As I mentioned in my last post, on the last day of our safari in Tanzania, we spent a morning with the Hadzabe Bushmen.
We left our campsite early in the morning, maybe 6 am, and drove down crazy bumpy roads that shouldn't even be considered roads. When we got to the middle of nowhere, we were there. I felt like I was in a National Geographics documentary. This was such an eye opening and humbling experience. We were encouraged to take lots of photos, which I felt a little weird about, and I tried to be as incognito as possible.
Throughout the entire morning our guide was amazing. He told us so much information about the Bushmen's lifestyle, hunting techniques, natural medicines, etc. The first thing we noticed when getting to their camp was the Bushmen's homes, which you can see in the picture below. I can't even imagine...
The Bushmen were very happy on the day we were visiting because they had recently killed some sort of animal and had a ton of food. Here they are cleaning the animal to prepare it for cooking.
Below is the chief who is cutting the meat into pieces, which would either be cooked right then, or hung in the trees and bushes to dry. And that's how they stored their food, which I still cannot quite comprehend.
You can see a bit of meat in the bush in the background, drying out.

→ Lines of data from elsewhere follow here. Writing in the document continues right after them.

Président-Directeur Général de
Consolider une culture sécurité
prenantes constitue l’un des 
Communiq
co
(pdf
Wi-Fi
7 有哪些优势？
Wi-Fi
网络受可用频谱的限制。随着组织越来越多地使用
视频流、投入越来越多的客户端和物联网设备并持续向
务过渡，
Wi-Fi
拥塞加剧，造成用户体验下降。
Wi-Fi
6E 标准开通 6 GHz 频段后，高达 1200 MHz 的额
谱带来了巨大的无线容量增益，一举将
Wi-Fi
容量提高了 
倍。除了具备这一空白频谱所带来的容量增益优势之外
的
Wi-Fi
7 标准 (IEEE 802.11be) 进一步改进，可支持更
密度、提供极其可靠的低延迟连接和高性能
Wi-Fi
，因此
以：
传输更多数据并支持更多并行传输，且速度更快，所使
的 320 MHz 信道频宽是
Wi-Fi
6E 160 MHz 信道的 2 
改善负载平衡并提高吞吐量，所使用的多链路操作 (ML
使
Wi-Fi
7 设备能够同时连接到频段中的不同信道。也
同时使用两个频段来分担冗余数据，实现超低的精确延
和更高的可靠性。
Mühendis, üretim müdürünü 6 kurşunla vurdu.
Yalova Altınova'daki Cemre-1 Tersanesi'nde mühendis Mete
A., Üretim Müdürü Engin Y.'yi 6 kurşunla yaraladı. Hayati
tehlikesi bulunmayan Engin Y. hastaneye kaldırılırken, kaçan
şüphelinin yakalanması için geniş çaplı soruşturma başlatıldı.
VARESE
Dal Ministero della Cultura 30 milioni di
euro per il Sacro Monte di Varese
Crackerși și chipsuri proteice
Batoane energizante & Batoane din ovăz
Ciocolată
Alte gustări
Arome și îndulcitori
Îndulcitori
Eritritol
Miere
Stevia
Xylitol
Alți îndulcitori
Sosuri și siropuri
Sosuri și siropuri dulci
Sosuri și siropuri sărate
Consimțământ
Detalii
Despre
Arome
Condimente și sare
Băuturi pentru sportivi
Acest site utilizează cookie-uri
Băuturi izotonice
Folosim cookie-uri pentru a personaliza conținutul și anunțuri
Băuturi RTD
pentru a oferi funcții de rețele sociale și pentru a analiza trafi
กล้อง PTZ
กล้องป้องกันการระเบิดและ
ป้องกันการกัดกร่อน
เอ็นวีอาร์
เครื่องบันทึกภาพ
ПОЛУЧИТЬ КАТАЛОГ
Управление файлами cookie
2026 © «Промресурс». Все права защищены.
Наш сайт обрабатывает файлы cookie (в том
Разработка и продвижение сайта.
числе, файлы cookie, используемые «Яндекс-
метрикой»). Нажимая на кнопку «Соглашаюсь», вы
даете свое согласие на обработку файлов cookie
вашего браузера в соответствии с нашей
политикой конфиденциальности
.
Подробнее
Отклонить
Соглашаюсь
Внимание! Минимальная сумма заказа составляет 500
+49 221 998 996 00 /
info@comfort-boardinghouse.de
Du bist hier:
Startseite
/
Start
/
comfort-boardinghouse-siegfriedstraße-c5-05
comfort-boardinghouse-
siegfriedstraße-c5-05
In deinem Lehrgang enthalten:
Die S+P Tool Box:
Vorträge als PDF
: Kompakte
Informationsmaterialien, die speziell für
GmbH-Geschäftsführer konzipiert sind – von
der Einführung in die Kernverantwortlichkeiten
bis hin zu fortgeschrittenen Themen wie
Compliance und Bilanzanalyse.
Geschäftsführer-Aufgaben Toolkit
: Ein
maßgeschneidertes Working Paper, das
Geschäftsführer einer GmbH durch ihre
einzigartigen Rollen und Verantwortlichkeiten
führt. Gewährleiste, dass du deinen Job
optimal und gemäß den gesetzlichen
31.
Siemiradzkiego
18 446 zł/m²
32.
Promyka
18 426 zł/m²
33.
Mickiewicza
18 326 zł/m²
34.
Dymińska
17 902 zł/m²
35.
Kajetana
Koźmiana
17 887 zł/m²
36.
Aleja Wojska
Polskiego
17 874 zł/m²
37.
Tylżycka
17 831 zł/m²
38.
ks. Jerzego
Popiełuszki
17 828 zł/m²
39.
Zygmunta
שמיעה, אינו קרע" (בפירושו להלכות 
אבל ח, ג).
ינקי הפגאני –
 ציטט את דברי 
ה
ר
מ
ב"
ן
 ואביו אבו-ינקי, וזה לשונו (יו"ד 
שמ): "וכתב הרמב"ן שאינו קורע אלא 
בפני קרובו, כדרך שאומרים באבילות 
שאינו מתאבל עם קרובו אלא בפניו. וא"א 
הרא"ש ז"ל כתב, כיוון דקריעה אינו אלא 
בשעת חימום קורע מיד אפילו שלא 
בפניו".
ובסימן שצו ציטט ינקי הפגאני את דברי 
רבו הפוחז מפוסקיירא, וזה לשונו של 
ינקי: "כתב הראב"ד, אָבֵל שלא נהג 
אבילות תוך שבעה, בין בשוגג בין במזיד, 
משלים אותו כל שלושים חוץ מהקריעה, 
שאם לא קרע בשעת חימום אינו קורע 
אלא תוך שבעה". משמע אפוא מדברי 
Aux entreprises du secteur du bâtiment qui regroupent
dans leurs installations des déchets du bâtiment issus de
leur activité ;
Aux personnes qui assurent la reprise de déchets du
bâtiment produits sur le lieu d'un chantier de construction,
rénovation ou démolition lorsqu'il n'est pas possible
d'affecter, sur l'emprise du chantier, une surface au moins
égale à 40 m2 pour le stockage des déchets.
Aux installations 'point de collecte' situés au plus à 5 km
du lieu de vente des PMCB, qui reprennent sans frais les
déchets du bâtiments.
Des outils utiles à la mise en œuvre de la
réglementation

The tribe gave us a bit of cooked meat to try, which M thought tasted good, but I had to choke down. It did not taste like chicken.

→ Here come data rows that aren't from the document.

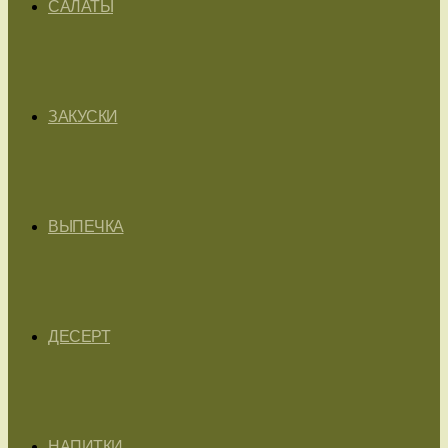
САЛАТЫ
ЗАКУСКИ
ВЫПЕЧКА
ДЕСЕРТ
НАПИТКИ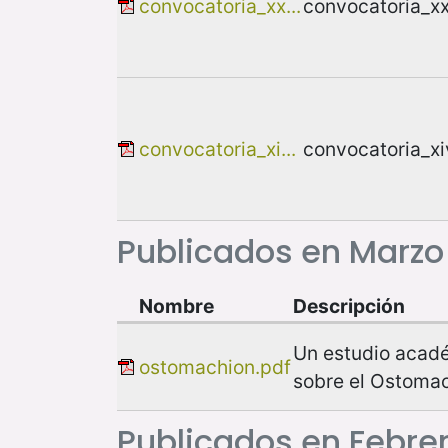
convocatoria_xx...
convocatoria_x
convocatoria_xi...
convocatoria_x
Publicados en Marzo
Nombre
Descripción
Un estudio acad
ostomachion.pdf
sobre el Ostoma
Publicados en Febre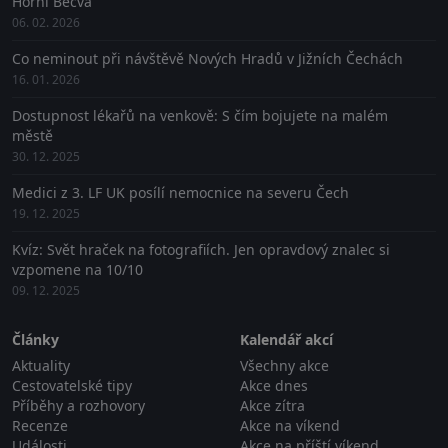
Horní Bečva
06. 02. 2026
Co neminout při návštěvě Nových Hradů v Jižních Čechách
16. 01. 2026
Dostupnost lékařů na venkově: S čím bojujete na malém
městě
30. 12. 2025
Medici z 3. LF UK posílí nemocnice na severu Čech
19. 12. 2025
Kvíz: Svět hraček na fotografiích. Jen opravdový znalec si
vzpomene na 10/10
09. 12. 2025
Články
Kalendář akcí
Aktuality
Všechny akce
Cestovatelské tipy
Akce dnes
Příběhy a rozhovory
Akce zítra
Recenze
Akce na víkend
Události
Akce na příští víkend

We learned how to use their bows and arrows and had a bit of a target practice. I was not good at this at all but M wasn't half bad!
After a while we followed the Bushmen into the forest to go hunting. Those dudes were fast! It was a workout keeping up with them! All that could be found were some birds to shoot at, but they had no luck. They did collect some meat they had previously left in a tree and I watched in utter amazement as they cut the meat and wore it on their bodies like a purse.

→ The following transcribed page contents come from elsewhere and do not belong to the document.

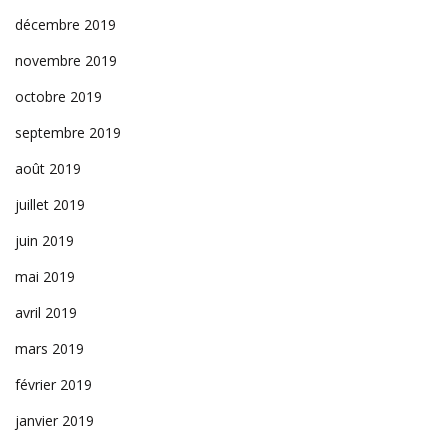
décembre 2019
novembre 2019
octobre 2019
septembre 2019
août 2019
juillet 2019
juin 2019
mai 2019
avril 2019
mars 2019
février 2019
janvier 2019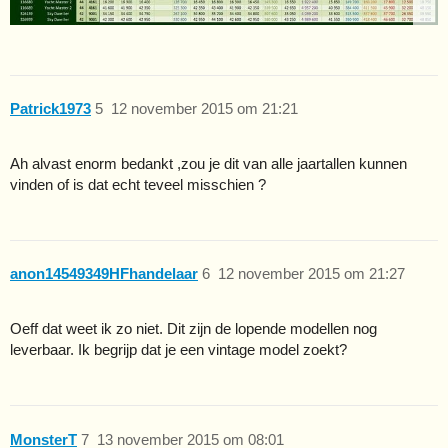
Patrick1973
5
12 november 2015 om 21:21
Ah alvast enorm bedankt ,zou je dit van alle jaartallen kunnen
vinden of is dat echt teveel misschien ?
anon14549349HFhandelaar
6
12 november 2015 om 21:27
Oeff dat weet ik zo niet. Dit zijn de lopende modellen nog
leverbaar. Ik begrijp dat je een vintage model zoekt?
MonsterT
7
13 november 2015 om 08:01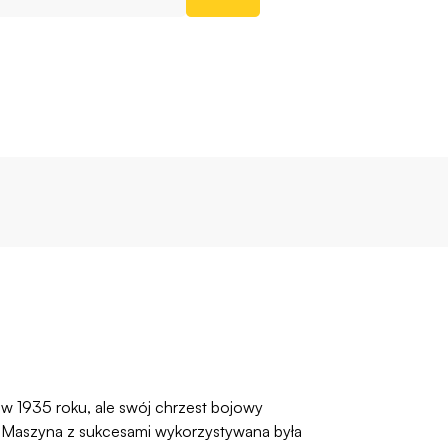
 w 1935 roku, ale swój chrzest bojowy
. Maszyna z sukcesami wykorzystywana była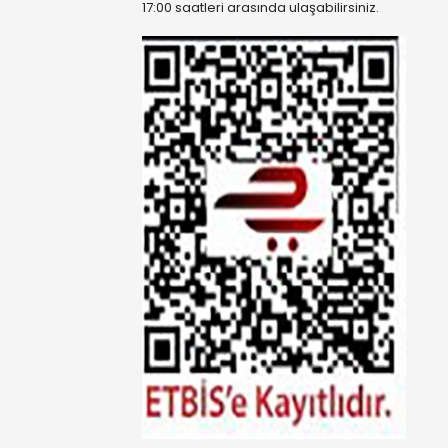
17:00 saatleri arasında ulaşabilirsiniz.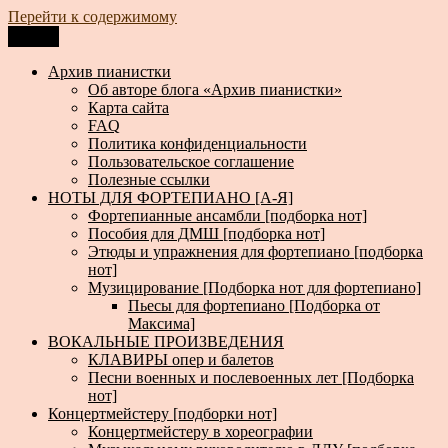
Перейти к содержимому
Меню
Архив пианистки
Всё для пианистов: ноты, книги, музыка, статьи…
Архив пианистки
Об авторе блога «Архив пианистки»
Карта сайта
FAQ
Политика конфиденциальности
Пользовательское соглашение
Полезные ссылки
НОТЫ ДЛЯ ФОРТЕПИАНО [А-Я]
Фортепианные ансамбли [подборка нот]
Пособия для ДМШ [подборка нот]
Этюды и упражнения для фортепиано [подборка
нот]
Музицирование [Подборка нот для фортепиано]
Пьесы для фортепиано [Подборка от
Максима]
ВОКАЛЬНЫЕ ПРОИЗВЕДЕНИЯ
КЛАВИРЫ опер и балетов
Песни военных и послевоенных лет [Подборка
нот]
Концертмейстеру [подборки нот]
Концертмейстеру в хореографии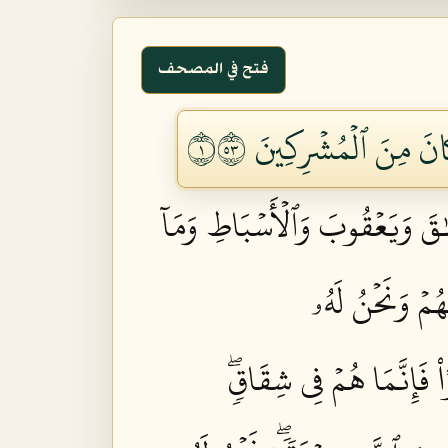
فتح في المصحف
َانَ مِنَ ٱلۡمُشۡرِكِينَ ١٣٥
سۡحَٰقَ وَيَعۡقُوبَ وَٱلۡأَسۡبَاطِ وَمَآ
ُمۡ وَنَحۡنُ لَهُۥ
اْ فَإِنَّمَا هُمۡ فِي شِقَاقٖۖ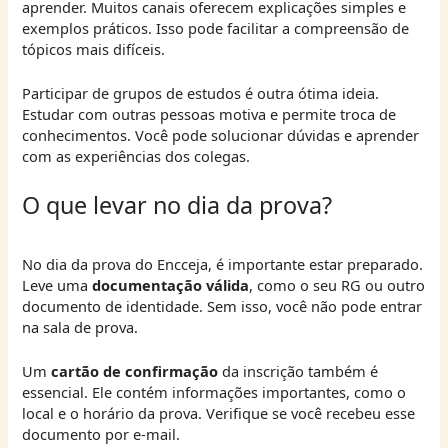
aprender. Muitos canais oferecem explicações simples e
exemplos práticos. Isso pode facilitar a compreensão de
tópicos mais difíceis.
Participar de grupos de estudos é outra ótima ideia.
Estudar com outras pessoas motiva e permite troca de
conhecimentos. Você pode solucionar dúvidas e aprender
com as experiências dos colegas.
O que levar no dia da prova?
No dia da prova do Encceja, é importante estar preparado.
Leve uma
documentação válida
, como o seu RG ou outro
documento de identidade. Sem isso, você não pode entrar
na sala de prova.
Um
cartão de confirmação
da inscrição também é
essencial. Ele contém informações importantes, como o
local e o horário da prova. Verifique se você recebeu esse
documento por e-mail.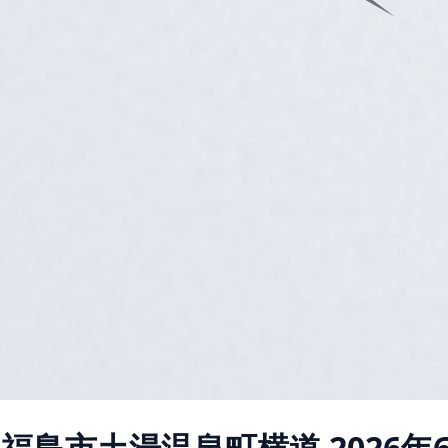
県福島市土湯温泉町横道
2026年6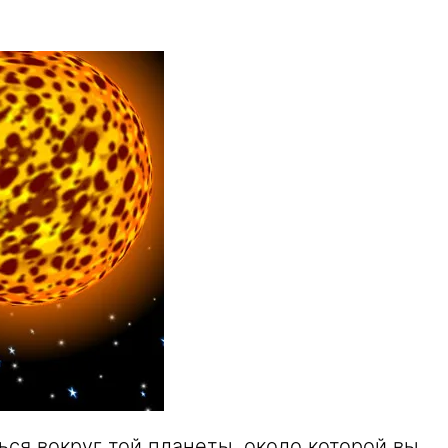
ся вокруг той планеты, около которой вы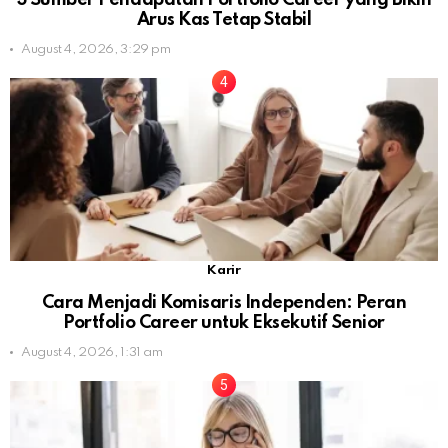
Arus Kas Tetap Stabil
August 4, 2026, 3:29 pm
Karir
Cara Menjadi Komisaris Independen: Peran
Portfolio Career untuk Eksekutif Senior
August 4, 2026, 1:31 am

They showed us how to dig roots up to eat as a source of water, which they're eating in the picture below. I thought the roots sorta tasted like watery raw potatoes.They also showed us how to make fire using nothing by wood and friction. It took them about 30 seconds to get the fire going, pretty impressive!
Wow, I feel so fortunate to have had this experience. It was intriguing see how these people live entirely off the land and it made me so grateful for all of the luxuries that I have in my life.